Our first finding was that the IUGR samples showed the greatest transcript variation, displaying down-regulation of genes involved in neuroactive ligand-receptor interaction, fatty acid biosynthesis, and pathways involving NOS3 activity, including arginine biosynthesis and metabolism, angiogenesis as well as the VEGF signaling pathway. Endothelial nitric oxide synthase 3 (eNOS3) takes part in placental angiogenesis and vasculogenesis and is highly expressed during embryonic and fetal development [47], and its low expression is directly related with lower nitric oxide availability, impaired trophoblast invasion and as a result, reduced uteroplacental blood flow and oxygen levels observed in IUGR [48]. Furthermore, it has been suggested that early endothelial dysfunction in individuals born after IUGR plays an important role in the subsequent development of hypertensive disease which could be related to a defective eNOS function and oxidative stress [49].

Contrastingly, up-regulated mRNAs in IUGR showed mainly pathways related to immunological processes such as cytokine–cytokine receptor interaction, T cell receptor signaling pathway, and allograft rejection. ITK (Il12 inducible T cell kinase), ZAP70 (Zeta-chain-associated protein kinase 70), and LCK (LCK Proto-Oncogene, Src Family Tyrosine Kinase) gene dysregulation was highly involved in many of the immunological processes identified in our study. LCK and ZAP70 are part of the T cell maturation and differentiation pathway [50] and have been identified in growth-restricted placentas as key genes associated with inflammatory processes underlying this pathology [51]. Src family kinases such as LCK play different roles on trophoblast function affecting trophoblast invasion and differentiation [52]. Thus, alteration in their expression could be associated with the inadequate transformation of the spiral arteries that leads to placental ischemia.

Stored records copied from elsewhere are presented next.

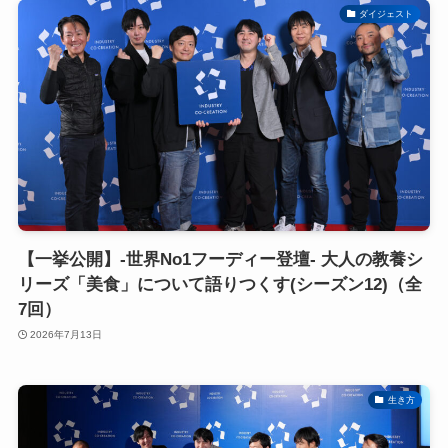
ダイジェスト
【一挙公開】-世界No1フーディー登壇- 大人の教養シ
リーズ「美食」について語りつくす(シーズン12)（全
7回）
2026年7月13日
生き方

Moreover, other placental microarray studies such as the one performed by Sitras et al. also reported differential expression on genes involved in inflammation-mediated by cytokines and chemokines related pathways [45]. Recently, Wang et al. demonstrated through whole transcriptome sequencing in IUGR umbilical cord that core regulatory networks involving inflammatory response, graft versus host disease, and allograft rejection are involved in this pathology, very similar to our findings in placenta [53]. In addition to immunological related pathways involved in IUGR, several studies have also highlighted the importance of gene dysregulation associated with apoptotic processes, degradation of noxious chemicals, angiogenesis, and hypoxia in growth restriction physiopathology [35,54,55]. Together, all this evidence provides a deeper insight into the gene signatures related to IUGR due to placental dysfunction and enriches the current knowledge regarding immunological theory surrounding IUGR.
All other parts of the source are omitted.